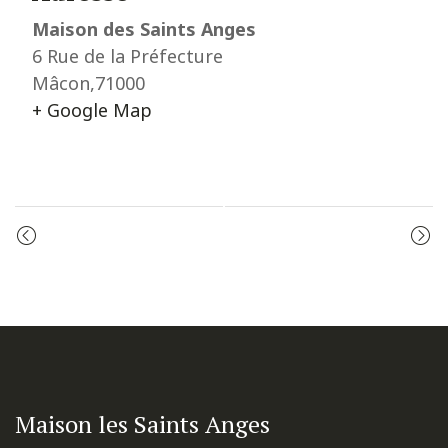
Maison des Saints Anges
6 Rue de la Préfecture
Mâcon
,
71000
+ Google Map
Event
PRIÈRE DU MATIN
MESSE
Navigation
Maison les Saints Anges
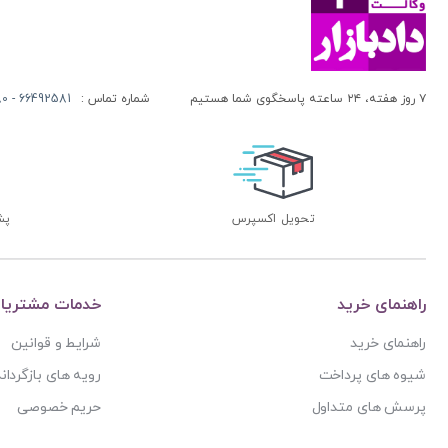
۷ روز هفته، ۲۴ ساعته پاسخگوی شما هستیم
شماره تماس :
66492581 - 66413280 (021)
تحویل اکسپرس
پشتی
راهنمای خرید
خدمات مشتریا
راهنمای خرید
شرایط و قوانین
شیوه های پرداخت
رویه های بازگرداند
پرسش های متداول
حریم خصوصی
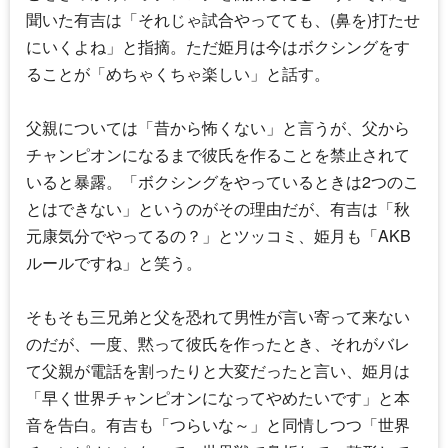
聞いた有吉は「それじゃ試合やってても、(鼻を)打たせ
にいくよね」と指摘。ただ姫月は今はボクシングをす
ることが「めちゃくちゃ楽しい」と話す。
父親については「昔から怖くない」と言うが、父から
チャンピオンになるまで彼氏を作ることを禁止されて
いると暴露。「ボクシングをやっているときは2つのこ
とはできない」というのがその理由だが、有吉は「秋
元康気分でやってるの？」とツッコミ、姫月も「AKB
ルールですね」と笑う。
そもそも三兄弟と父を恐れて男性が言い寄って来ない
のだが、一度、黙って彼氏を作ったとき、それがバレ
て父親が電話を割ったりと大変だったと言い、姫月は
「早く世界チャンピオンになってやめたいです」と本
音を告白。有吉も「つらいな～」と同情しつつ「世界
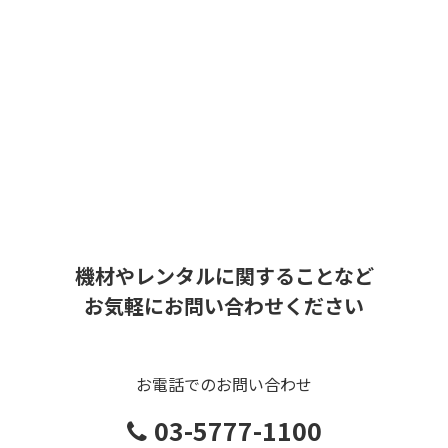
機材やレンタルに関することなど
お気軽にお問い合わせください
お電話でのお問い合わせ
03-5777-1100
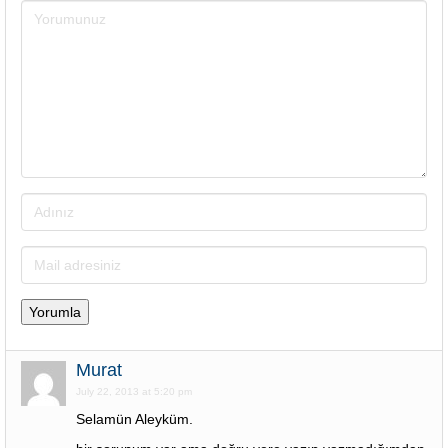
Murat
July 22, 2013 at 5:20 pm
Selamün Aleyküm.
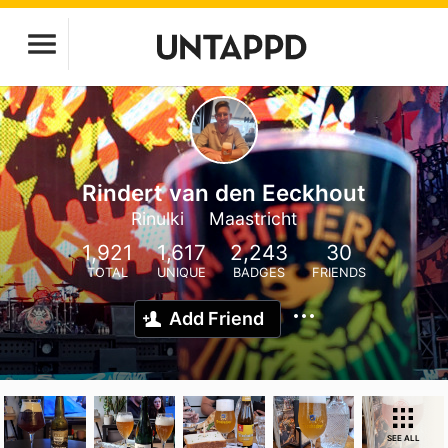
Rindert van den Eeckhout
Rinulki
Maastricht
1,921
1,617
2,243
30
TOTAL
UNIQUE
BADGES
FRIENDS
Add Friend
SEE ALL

*****

> [Exercise objective] Return every entry above exactly as written, with no pictures included.

> [Response to this exercise]
Maison des Saints Anges
6 Rue de la Préfecture
Mâcon
,
71000
+ Google Map
Event
PRIÈRE DU MATIN
MESSE
Navigation
Maison les Saints Anges
۷ روز هفته، ۲۴ ساعته پاسخگوی شما هستیم
شماره تماس :
66492581 - 66413280 (021)
تحویل اکسپرس
پشتی
راهنمای خرید
خدمات مشتریا
راهنمای خرید
شرایط و قوانین
شیوه های پرداخت
رویه های بازگرداند
پرسش های متداول
حریم خصوصی
聞いた有吉は「それじゃ試合やってても、(鼻を)打たせ
にいくよね」と指摘。ただ姫月は今はボクシングをす
ることが「めちゃくちゃ楽しい」と話す。
父親については「昔から怖くない」と言うが、父から
チャンピオンになるまで彼氏を作ることを禁止されて
いると暴露。「ボクシングをやっているときは2つのこ
とはできない」というのがその理由だが、有吉は「秋
元康気分でやってるの？」とツッコミ、姫月も「AKB
ルールですね」と笑う。
そもそも三兄弟と父を恐れて男性が言い寄って来ない
のだが、一度、黙って彼氏を作ったとき、それがバレ
て父親が電話を割ったりと大変だったと言い、姫月は
「早く世界チャンピオンになってやめたいです」と本
音を告白。有吉も「つらいな～」と同情しつつ「世界
機材やレンタルに関することなど
お気軽にお問い合わせください
お電話でのお問い合わせ
03-5777-1100
Murat
July 22, 2013 at 5:20 pm
Selamün Aleyküm.
Rindert van den Eeckhout
Rinulki
Maastricht
1,921
1,617
2,243
30
TOTAL
UNIQUE
BADGES
FRIENDS
Add Friend
SEE ALL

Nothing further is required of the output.